As more pieces come off the board, the less room there is for calculations. Why does it matter? A simple position doesn’t require deep calculations but does require a deep understanding of strategy. Chess players, as their strength grows, learn to calculate first and understand later.
In risk management, an analyst takes a first look at a fund’s portfolio (chess position) and has to make a first move (approve for leverage). Once a certain level of leverage is approved (the first move is made), we have to consider how the portfolio manager will respond — as well as what factors will cause the trader to complicate the position (increase risk in the portfolio) and, when that happens, how the risk manager should respond.
There are other similarities between chess strategy and risk analysis.
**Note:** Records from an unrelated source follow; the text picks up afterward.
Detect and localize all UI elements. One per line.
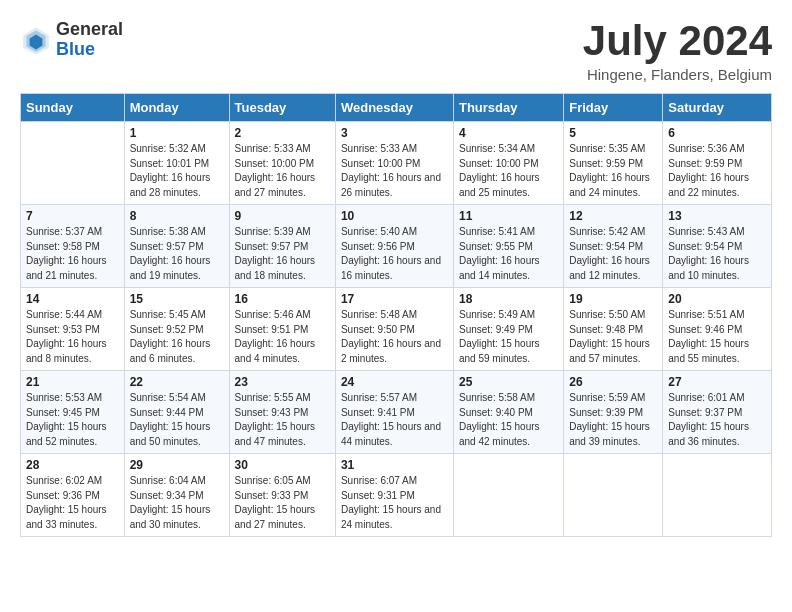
day-number: 1 <box>130 126 224 140</box>
calendar-cell: 25Sunrise: 5:58 AMSunset: 9:40 PMDayligh… <box>453 371 563 454</box>
calendar-cell: 5Sunrise: 5:35 AMSunset: 9:59 PMDaylight… <box>564 122 663 205</box>
calendar-cell: 2Sunrise: 5:33 AMSunset: 10:00 PMDayligh… <box>229 122 335 205</box>
day-info: Sunrise: 5:32 AMSunset: 10:01 PMDaylight… <box>130 142 224 200</box>
logo: General Blue <box>20 20 123 60</box>
day-number: 15 <box>130 292 224 306</box>
calendar-cell: 13Sunrise: 5:43 AMSunset: 9:54 PMDayligh… <box>663 205 772 288</box>
day-number: 5 <box>569 126 657 140</box>
calendar-cell: 24Sunrise: 5:57 AMSunset: 9:41 PMDayligh… <box>335 371 453 454</box>
day-info: Sunrise: 5:46 AMSunset: 9:51 PMDaylight:… <box>235 308 330 366</box>
day-number: 26 <box>569 375 657 389</box>
calendar-cell: 10Sunrise: 5:40 AMSunset: 9:56 PMDayligh… <box>335 205 453 288</box>
calendar-cell: 12Sunrise: 5:42 AMSunset: 9:54 PMDayligh… <box>564 205 663 288</box>
calendar-cell: 4Sunrise: 5:34 AMSunset: 10:00 PMDayligh… <box>453 122 563 205</box>
calendar-cell: 21Sunrise: 5:53 AMSunset: 9:45 PMDayligh… <box>21 371 125 454</box>
day-number: 25 <box>459 375 558 389</box>
calendar-cell: 26Sunrise: 5:59 AMSunset: 9:39 PMDayligh… <box>564 371 663 454</box>
calendar-week-row: 7Sunrise: 5:37 AMSunset: 9:58 PMDaylight… <box>21 205 772 288</box>
calendar-cell: 6Sunrise: 5:36 AMSunset: 9:59 PMDaylight… <box>663 122 772 205</box>
weekday-header: Friday <box>564 94 663 122</box>
weekday-header: Sunday <box>21 94 125 122</box>
calendar-week-row: 28Sunrise: 6:02 AMSunset: 9:36 PMDayligh… <box>21 454 772 537</box>
calendar-cell: 19Sunrise: 5:50 AMSunset: 9:48 PMDayligh… <box>564 288 663 371</box>
day-info: Sunrise: 5:40 AMSunset: 9:56 PMDaylight:… <box>341 225 448 283</box>
day-number: 13 <box>668 209 766 223</box>
day-info: Sunrise: 6:04 AMSunset: 9:34 PMDaylight:… <box>130 474 224 532</box>
day-info: Sunrise: 5:38 AMSunset: 9:57 PMDaylight:… <box>130 225 224 283</box>
day-number: 29 <box>130 458 224 472</box>
calendar-cell: 17Sunrise: 5:48 AMSunset: 9:50 PMDayligh… <box>335 288 453 371</box>
weekday-header: Monday <box>124 94 229 122</box>
calendar-week-row: 21Sunrise: 5:53 AMSunset: 9:45 PMDayligh… <box>21 371 772 454</box>
day-info: Sunrise: 5:48 AMSunset: 9:50 PMDaylight:… <box>341 308 448 366</box>
day-info: Sunrise: 5:35 AMSunset: 9:59 PMDaylight:… <box>569 142 657 200</box>
day-info: Sunrise: 5:59 AMSunset: 9:39 PMDaylight:… <box>569 391 657 449</box>
calendar-week-row: 1Sunrise: 5:32 AMSunset: 10:01 PMDayligh… <box>21 122 772 205</box>
day-number: 18 <box>459 292 558 306</box>
calendar-cell: 22Sunrise: 5:54 AMSunset: 9:44 PMDayligh… <box>124 371 229 454</box>
calendar-cell: 7Sunrise: 5:37 AMSunset: 9:58 PMDaylight… <box>21 205 125 288</box>
day-info: Sunrise: 6:05 AMSunset: 9:33 PMDaylight:… <box>235 474 330 532</box>
title-block: July 2024 Hingene, Flanders, Belgium <box>583 20 772 83</box>
calendar-table: SundayMondayTuesdayWednesdayThursdayFrid… <box>20 93 772 537</box>
day-info: Sunrise: 5:37 AMSunset: 9:58 PMDaylight:… <box>26 225 119 283</box>
day-number: 10 <box>341 209 448 223</box>
calendar-cell: 8Sunrise: 5:38 AMSunset: 9:57 PMDaylight… <box>124 205 229 288</box>
day-number: 27 <box>668 375 766 389</box>
calendar-cell <box>453 454 563 537</box>
weekday-header: Wednesday <box>335 94 453 122</box>
day-info: Sunrise: 5:50 AMSunset: 9:48 PMDaylight:… <box>569 308 657 366</box>
day-number: 30 <box>235 458 330 472</box>
logo-general: General <box>56 20 123 40</box>
day-number: 8 <box>130 209 224 223</box>
calendar-cell <box>564 454 663 537</box>
day-number: 9 <box>235 209 330 223</box>
day-info: Sunrise: 5:33 AMSunset: 10:00 PMDaylight… <box>341 142 448 200</box>
calendar-cell: 28Sunrise: 6:02 AMSunset: 9:36 PMDayligh… <box>21 454 125 537</box>
day-number: 22 <box>130 375 224 389</box>
day-info: Sunrise: 5:41 AMSunset: 9:55 PMDaylight:… <box>459 225 558 283</box>
day-number: 19 <box>569 292 657 306</box>
day-number: 12 <box>569 209 657 223</box>
day-number: 17 <box>341 292 448 306</box>
calendar-cell: 3Sunrise: 5:33 AMSunset: 10:00 PMDayligh… <box>335 122 453 205</box>
logo-text: General Blue <box>56 20 123 60</box>
day-info: Sunrise: 5:45 AMSunset: 9:52 PMDaylight:… <box>130 308 224 366</box>
day-info: Sunrise: 5:55 AMSunset: 9:43 PMDaylight:… <box>235 391 330 449</box>
calendar-cell: 30Sunrise: 6:05 AMSunset: 9:33 PMDayligh… <box>229 454 335 537</box>
day-info: Sunrise: 5:53 AMSunset: 9:45 PMDaylight:… <box>26 391 119 449</box>
day-number: 28 <box>26 458 119 472</box>
day-number: 23 <box>235 375 330 389</box>
month-title: July 2024 <box>583 20 772 62</box>
day-number: 4 <box>459 126 558 140</box>
day-info: Sunrise: 6:01 AMSunset: 9:37 PMDaylight:… <box>668 391 766 449</box>
calendar-cell <box>663 454 772 537</box>
day-info: Sunrise: 5:36 AMSunset: 9:59 PMDaylight:… <box>668 142 766 200</box>
day-info: Sunrise: 5:34 AMSunset: 10:00 PMDaylight… <box>459 142 558 200</box>
day-number: 16 <box>235 292 330 306</box>
day-number: 3 <box>341 126 448 140</box>
day-info: Sunrise: 5:33 AMSunset: 10:00 PMDaylight… <box>235 142 330 200</box>
day-info: Sunrise: 5:57 AMSunset: 9:41 PMDaylight:… <box>341 391 448 449</box>
day-info: Sunrise: 5:39 AMSunset: 9:57 PMDaylight:… <box>235 225 330 283</box>
day-info: Sunrise: 6:07 AMSunset: 9:31 PMDaylight:… <box>341 474 448 532</box>
calendar-cell: 11Sunrise: 5:41 AMSunset: 9:55 PMDayligh… <box>453 205 563 288</box>
day-number: 20 <box>668 292 766 306</box>
logo-icon <box>20 24 52 56</box>
weekday-header-row: SundayMondayTuesdayWednesdayThursdayFrid… <box>21 94 772 122</box>
day-number: 2 <box>235 126 330 140</box>
calendar-week-row: 14Sunrise: 5:44 AMSunset: 9:53 PMDayligh… <box>21 288 772 371</box>
day-number: 31 <box>341 458 448 472</box>
weekday-header: Saturday <box>663 94 772 122</box>
day-info: Sunrise: 5:44 AMSunset: 9:53 PMDaylight:… <box>26 308 119 366</box>
calendar-cell <box>21 122 125 205</box>
calendar-cell: 23Sunrise: 5:55 AMSunset: 9:43 PMDayligh… <box>229 371 335 454</box>
weekday-header: Thursday <box>453 94 563 122</box>
calendar-cell: 9Sunrise: 5:39 AMSunset: 9:57 PMDaylight… <box>229 205 335 288</box>
calendar-cell: 27Sunrise: 6:01 AMSunset: 9:37 PMDayligh… <box>663 371 772 454</box>
day-number: 14 <box>26 292 119 306</box>
calendar-cell: 15Sunrise: 5:45 AMSunset: 9:52 PMDayligh… <box>124 288 229 371</box>
day-info: Sunrise: 5:58 AMSunset: 9:40 PMDaylight:… <box>459 391 558 449</box>
day-number: 11 <box>459 209 558 223</box>
day-info: Sunrise: 5:51 AMSunset: 9:46 PMDaylight:… <box>668 308 766 366</box>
Under time pressure in a tough position, a chess player has to choose a move, while a risk manager has to choose a position in the portfolio to liquidate to meet a margin call when a portfolio is tanking. Chess players also study opponents’ games trying to anticipate how the next game will develop, while risk analysts study clients’ portfolios trying to anticipate how the next trade will affect
the portfolio.
Humans vs. Computers
A complicated chess position requires deep calculations and is more likely to cause a human player to make an error. The players understand this general guideline, but also study their future opponents’ games and try to pick a style that is least familiar to their opponent. In 1997, for example, while Garry Kasparov was preparing to play a computer, IBM programmers and chess advisers had adjusted Deep Blue to better analyze Kasparov’s previous games. The styles that are most effective for Kasparov are known in the chess world, so the computer program was fine-tuned to avoid playing such styles. By analogy, a computer risk model needs to be fine-tuned to better analyze styles a fund manager is more likely to use.
Deep Blue didn’t just play a game. It played against a specific opponent’s style, and Kasparov was embarrassingly crushed in the last game as a result. Similarly, a computer program may not treat a leverage request as too high without human understanding of the investment style behind the leverage request.
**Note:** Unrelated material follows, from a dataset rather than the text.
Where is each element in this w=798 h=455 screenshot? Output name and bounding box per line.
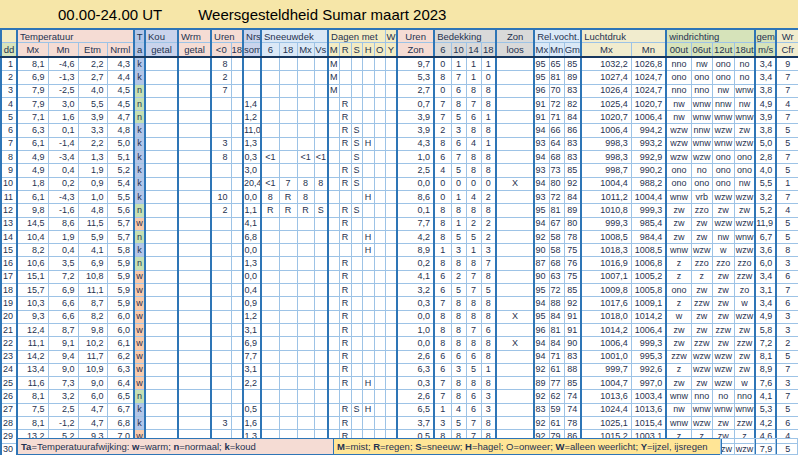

Now let’s discuss a “stress test.” It’s important to understand what happens when a chess player decides to sacrifice some pieces. The sacrifice is intended not to gain specific advantage but to create certain weaknesses in the position that the player will try to exploit later. A computer will accept the sacrifice and evaluate the current position in its favor, rather than considering the intent of the sacrifice. As the game progresses, the computer will treat an extra piece as a positive, even as its position deteriorates.
Consequently, the computer will not only miss the unexpected sacrifice but will also be unable to determine where the sacrifice would lead. Moreover, it certainly doesn’t give any thought as to why a human player would want to sacrifice at all. A human player, in contrast, might not accept sacrifice in the first place, in order not to be exposed to the opponent’s well-developed strategy.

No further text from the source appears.